## What you should do
Every line containing "relatable" should be identified and copied from the data below.

## Records shown
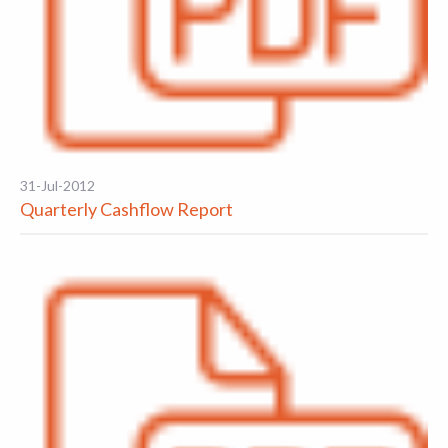
31-Jul-2012
Quarterly Cashflow Report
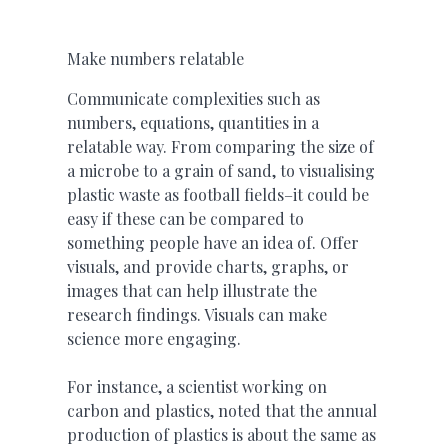
Make numbers relatable
Communicate complexities such as
numbers, equations, quantities in a
relatable way. From comparing the size of
a microbe to a grain of sand, to visualising
plastic waste as football fields–it could be
easy if these can be compared to
something people have an idea of. Offer
visuals, and provide charts, graphs, or
images that can help illustrate the
research findings. Visuals can make
science more engaging.
For instance, a scientist working on
carbon and plastics, noted that the annual
production of plastics is about the same as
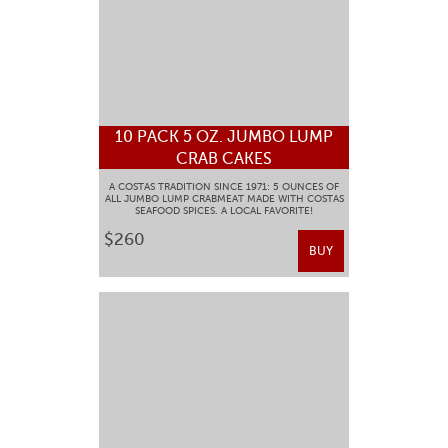
10 PACK 5 OZ. JUMBO LUMP
CRAB CAKES
A COSTAS TRADITION SINCE 1971: 5 OUNCES OF
ALL JUMBO LUMP CRABMEAT MADE WITH COSTAS
SEAFOOD SPICES. A LOCAL FAVORITE!
$260
BUY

## Response box
Make numbers relatable
relatable way. From comparing the size of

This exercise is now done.